Mais Prévost, malgré son jeune âge a trop goûté aux plaisirs du monde séculier pour se contenter du simple état ecclésiastique… Au cœur d’affaires de mœurs plus ou moins douteuses, payant aussi certainement le prix de quelques prises de position en faveur du jansénisme dans son Pomponius, chevalier romain, il est visé par une lettre de cachet. Il prend la fuite au Pays-Bas, puis il passe ensuite en Angleterre, où il semble s’être converti, pour un temps, au protestantisme. Employé comme précepteur par un nobliaux local, il doit à nouveau plier bagage, précipitamment, après avoir tenté de séduire sa fille.
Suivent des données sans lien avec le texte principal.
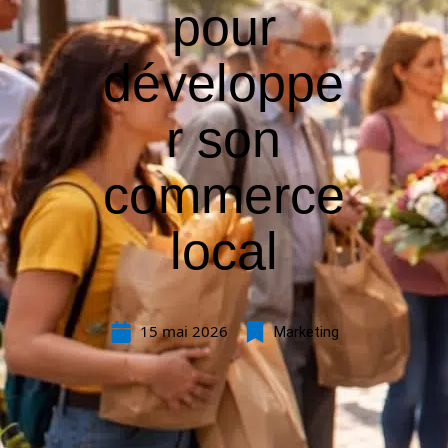
pour
développe
r son
commerce
local
15 mai 2026
Marketing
Criblé de dettes, sa vie balance alors entre la Hollande, où il met enceinte la femme de son éditeur, tout en vivant un amour passionné avec sa maîtresse Hélène Eckhardt, et Londres, ville où il fonde, en 1733, une revue littéraire intitulée Le Pour et le Contre.

Manon Lescaut, le bateau amiral d’une oeuvre

Durant cette période, il poursuit pourtant sa production littéraire, publiant en 1731 le septième et dernier tome des Mémoires et aventures d’un homme de qualité. Intitulé Histoire du chevalier des Grieux et de Manon Lescaut, ce volume fait immédiatement scandale. Il met en scène un jeune homme de dix-sept ans, issu d’une bonne famille, le chevalier des Grieux, et une jeune femme, très libre et d’une grande beauté, Manon Lescaut.

« Elle me parut si charmante que moi, qui n’avais jamais pensé à la différence des sexes, ni regardé une fille avec un peu d’attention, moi, dis-je, dont tout le monde admirait la sagesse et la retenue, je me trouvai enflammé tout d’un coup jusqu’au transport ».

Mais la charmante Manon a des goûts de luxe que son amant, dont les irrésolutions et les hésitations ne sont pas sans rappeler celles de Prévost, peine à satisfaire :

« Il ne fallait pas compter sur elle dans la misère. Elle aimait trop l’abondance et les plaisirs pour me les sacrifier. Je la perdrai, m’écriai-je. Malheureux Chevalier ! Tu vas donc perdre encore tout ce que tu aimes ! Cette pensée me jeta dans un trouble si affreux, que je balançai, pendant quelques moments, si je ne ferais pas mieux de finir tous mes maux par la mort. Cependant je conservai assez de présence d’esprit pour vouloir examiner auparavant s’il ne me restait nulle ressource ».

Cet appétit des choses matérielles conduira Des Grieux au vol et au crime, et Manon à la prostitution et à la mort, mais tout cela, finalement par amour.

« L’amour est plus fort que l’abondance, plus fort que les trésors et les richesses, mais il a besoin de leur secours ».

Après un séjour dans les prisons anglaises pour escroquerie, Prévost négocie en 1734 son retour en France. Son œuvre, bien que condamnée à deux reprises, lui vaut un certain renom dans les milieux libertins (au sens de l’époque, c’est-à-dire affranchis des dogmes politiques et religieux) et éclairés. C’est ainsi que le Prince de Conti le prend sous sa protection en lui permettant de devenir son aumônier.

Le libertin rentré au port

Dès lors, relativement assagi, ou en tous les cas bien plus discret, Prévost va continuer sa carrière d’écrivain, alternant les activités de traducteur, d’historien et, toujours, de romancier. Il achève ainsi la parution, en 1739, du Philosophe anglais ou Histoire de M. Cleveland, fils naturel de Cromwell. Le roman suit les aventures rocambolesques de Cleveland, bâtard imaginaire d’Olivier Cromwell, ainsi que son histoire d’amour avec Fanny. Le récit, pourtant plus riche que Manon Lescaut, demeurera éclipsé par ce dernier. Il en ira de même d’ailleurs de toute l’œuvre romanesque de Prévost.

Mort d’une crise d’apoplexie en 1763, l’Abbé Prévost laisse derrière lui une réputation d’auteur sulfureux. Au-delà de l’aspect parfois licencieux de ses écrits, il est un des premiers à avoir aborder le thème de la liberté personnelle, non seulement de l’homme, mais aussi, dans une certaine mesure, de la femme. C’est probablement sous cet angle, dans une société contemporaine qui confond individualisme et liberté, qu’il conviendrait de le redécouvrir.